Unveiling the Pitfalls of Knowledge Editing for Large Language Models
- URL: http://arxiv.org/abs/2310.02129v5
- Date: Fri, 10 May 2024 18:35:48 GMT
- Title: Unveiling the Pitfalls of Knowledge Editing for Large Language Models
- Authors: Zhoubo Li, Ningyu Zhang, Yunzhi Yao, Mengru Wang, Xi Chen, Huajun Chen,
- Abstract summary: It is still unclear whether knowledge editing might introduce side effects that pose potential risks or not.
This paper pioneers the investigation into the potential pitfalls associated with knowledge editing for Large Language Models.
Experimental results vividly demonstrate that knowledge editing might inadvertently cast a shadow of unintended consequences.
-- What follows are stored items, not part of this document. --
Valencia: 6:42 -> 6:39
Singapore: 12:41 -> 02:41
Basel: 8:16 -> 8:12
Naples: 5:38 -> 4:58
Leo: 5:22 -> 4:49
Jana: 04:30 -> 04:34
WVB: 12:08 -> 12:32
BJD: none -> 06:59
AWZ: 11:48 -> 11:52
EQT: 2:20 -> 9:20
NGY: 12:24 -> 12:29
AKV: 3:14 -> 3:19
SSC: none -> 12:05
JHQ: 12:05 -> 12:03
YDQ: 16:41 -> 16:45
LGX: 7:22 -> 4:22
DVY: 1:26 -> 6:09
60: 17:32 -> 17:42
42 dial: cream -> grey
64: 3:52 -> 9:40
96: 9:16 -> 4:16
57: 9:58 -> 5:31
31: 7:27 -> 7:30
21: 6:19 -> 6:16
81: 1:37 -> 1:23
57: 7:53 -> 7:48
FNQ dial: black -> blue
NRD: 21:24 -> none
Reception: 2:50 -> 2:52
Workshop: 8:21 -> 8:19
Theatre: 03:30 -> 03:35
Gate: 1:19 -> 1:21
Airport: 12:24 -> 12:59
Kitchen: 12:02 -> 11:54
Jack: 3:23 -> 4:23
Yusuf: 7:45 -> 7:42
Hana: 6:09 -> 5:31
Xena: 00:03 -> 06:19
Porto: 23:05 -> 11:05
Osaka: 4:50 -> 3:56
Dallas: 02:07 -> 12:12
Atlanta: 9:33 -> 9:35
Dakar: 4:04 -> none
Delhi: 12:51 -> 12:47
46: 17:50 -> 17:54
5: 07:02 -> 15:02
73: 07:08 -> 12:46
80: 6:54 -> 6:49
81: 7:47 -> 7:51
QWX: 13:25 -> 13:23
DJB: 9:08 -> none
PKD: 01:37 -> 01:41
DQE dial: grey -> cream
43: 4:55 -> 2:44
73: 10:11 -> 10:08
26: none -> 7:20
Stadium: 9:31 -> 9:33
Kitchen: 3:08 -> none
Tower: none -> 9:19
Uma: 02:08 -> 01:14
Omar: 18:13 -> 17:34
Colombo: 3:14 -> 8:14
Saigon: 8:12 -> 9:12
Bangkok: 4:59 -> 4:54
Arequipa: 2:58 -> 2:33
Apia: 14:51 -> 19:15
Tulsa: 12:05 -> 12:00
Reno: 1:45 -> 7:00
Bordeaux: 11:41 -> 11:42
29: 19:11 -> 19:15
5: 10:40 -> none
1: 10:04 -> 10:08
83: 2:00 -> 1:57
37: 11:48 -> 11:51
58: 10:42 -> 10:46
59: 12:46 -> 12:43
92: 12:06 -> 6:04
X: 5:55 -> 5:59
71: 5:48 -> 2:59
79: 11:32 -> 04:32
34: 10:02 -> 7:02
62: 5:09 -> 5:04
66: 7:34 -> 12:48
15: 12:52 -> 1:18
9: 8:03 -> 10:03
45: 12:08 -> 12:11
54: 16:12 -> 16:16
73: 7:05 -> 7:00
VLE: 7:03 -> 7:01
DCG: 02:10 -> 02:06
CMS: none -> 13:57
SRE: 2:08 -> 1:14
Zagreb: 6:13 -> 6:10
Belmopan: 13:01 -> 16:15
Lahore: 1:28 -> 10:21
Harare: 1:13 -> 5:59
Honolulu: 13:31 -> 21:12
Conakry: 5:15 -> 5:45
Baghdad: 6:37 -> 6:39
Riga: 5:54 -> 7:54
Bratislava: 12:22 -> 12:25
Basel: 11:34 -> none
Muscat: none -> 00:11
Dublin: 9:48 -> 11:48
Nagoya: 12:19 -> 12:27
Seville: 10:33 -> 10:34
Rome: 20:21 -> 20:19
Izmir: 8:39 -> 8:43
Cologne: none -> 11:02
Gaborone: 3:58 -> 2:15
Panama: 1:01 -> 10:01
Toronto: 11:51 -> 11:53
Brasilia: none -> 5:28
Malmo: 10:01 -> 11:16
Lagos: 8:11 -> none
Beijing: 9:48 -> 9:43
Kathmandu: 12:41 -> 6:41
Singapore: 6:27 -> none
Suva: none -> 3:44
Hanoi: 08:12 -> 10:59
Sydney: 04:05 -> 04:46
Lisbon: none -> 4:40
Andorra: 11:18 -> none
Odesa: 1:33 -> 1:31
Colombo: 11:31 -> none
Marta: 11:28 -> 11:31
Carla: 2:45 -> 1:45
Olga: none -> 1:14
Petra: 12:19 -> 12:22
- Score: 41.83423510576848
- License: http://arxiv.org/licenses/nonexclusive-distrib/1.0/
- Abstract: As the cost associated with fine-tuning Large Language Models (LLMs) continues to rise, recent research efforts have pivoted towards developing methodologies to edit implicit knowledge embedded within LLMs. Yet, there's still a dark cloud lingering overhead -- will knowledge editing trigger butterfly effect? since it is still unclear whether knowledge editing might introduce side effects that pose potential risks or not. This paper pioneers the investigation into the potential pitfalls associated with knowledge editing for LLMs. To achieve this, we introduce new benchmark datasets and propose innovative evaluation metrics. Our results underline two pivotal concerns: (1) Knowledge Conflict: Editing groups of facts that logically clash can magnify the inherent inconsistencies in LLMs-a facet neglected by previous methods. (2) Knowledge Distortion: Altering parameters with the aim of editing factual knowledge can irrevocably warp the innate knowledge structure of LLMs. Experimental results vividly demonstrate that knowledge editing might inadvertently cast a shadow of unintended consequences on LLMs, which warrant attention and efforts for future works. Code and data are available at https://github.com/zjunlp/PitfallsKnowledgeEditing.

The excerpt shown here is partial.